Let's create a simple dataset about online store sales.

In [None]:
# Create sample data
data = [
    ("Phone", "Electronics", 599.99, 5),
    ("Laptop", "Electronics", 1299.99, 3),
    ("Book", "Education", 19.99, 15),
    ("Headphones", "Electronics", 199.99, 8),
    ("Desk", "Furniture", 299.99, 2),
    ("Chair", "Furniture", 149.99, 4),
    ("Notebook", "Education", 4.99, 25),
    ("Mouse", "Electronics", 29.99, 12)
]

# Define column names
columns = ["product", "category", "price", "quantity_sold"]

# Create a Spark DataFrame
df = spark.createDataFrame(data, columns)

print("✅ Sample data created!")
print("Here's what our data looks like:")
df.show()

## Step 3: Process the Data

Let's calculate some basic business metrics.

In [None]:
# Add a new column: total revenue per product
df_with_revenue = df.withColumn("total_revenue", col("price") * col("quantity_sold"))

print("💰 Added revenue calculation:")
df_with_revenue.show()

In [None]:
# Find the best-selling products
top_products = df_with_revenue.orderBy(col("total_revenue").desc())

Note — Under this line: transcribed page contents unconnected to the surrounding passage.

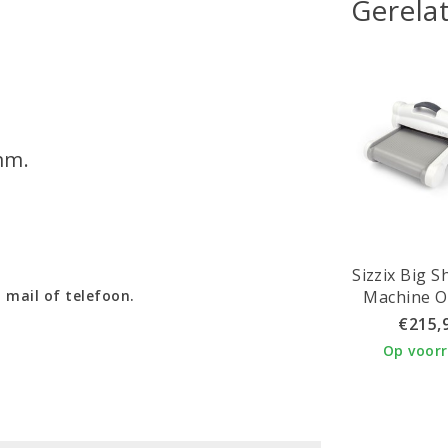
Gerela
mm.
Sizzix Big S
Machine O
 mail of telefoon.
€215,
Op voor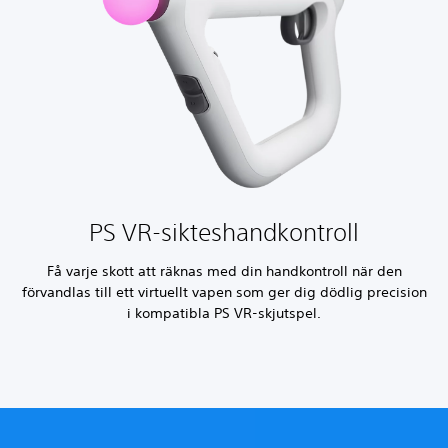
PS VR-sikteshandkontroll
Få varje skott att räknas med din handkontroll när den
förvandlas till ett virtuellt vapen som ger dig dödlig precision
i kompatibla PS VR-skjutspel.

print("🏆 Products ranked by total revenue:")
top_products.show()

In [None]:
# Group by category to see which category performs best
category_summary = df_with_revenue.groupBy("category") \
    .agg(
        sum("total_revenue").alias("category_revenue"),
        sum("quantity_sold").alias("total_items_sold"),
        avg("price").alias("avg_price")
    ) \
    .orderBy(col("category_revenue").desc())

print("📊 Sales by category:")
category_summary.show()

## Step 4: Create a Simple Chart

Let's visualize our results!

In [None]:
# Convert to pandas for easy plotting
category_data = category_summary.toPandas()

# Create a bar chart
plt.figure(figsize=(10, 6))
plt.bar(category_data['category'], category_data['category_revenue'], color=['skyblue', 'lightgreen', 'salmon'])
plt.title('Revenue by Category', fontsize=16, fontweight='bold')
plt.xlabel('Category')
plt.ylabel('Revenue ($)')
plt.xticks(rotation=45)

# Add value labels on bars
for i, v in enumerate(category_data['category_revenue']):
    plt.text(i, v + 50, f'${v:,.0f}', ha='center', fontweight='bold')

plt.tight_layout()
plt.show()

print("📈 Chart created successfully!")

## Step 5: Summary

Let's see what we learned from our data:

In [None]:
# Calculate some final insights
total_revenue = df_with_revenue.agg(sum("total_revenue")).collect()[0][0]
total_items = df_with_revenue.agg(sum("quantity_sold")).collect()[0][0]
avg_order_value = total_revenue / df_with_revenue.count()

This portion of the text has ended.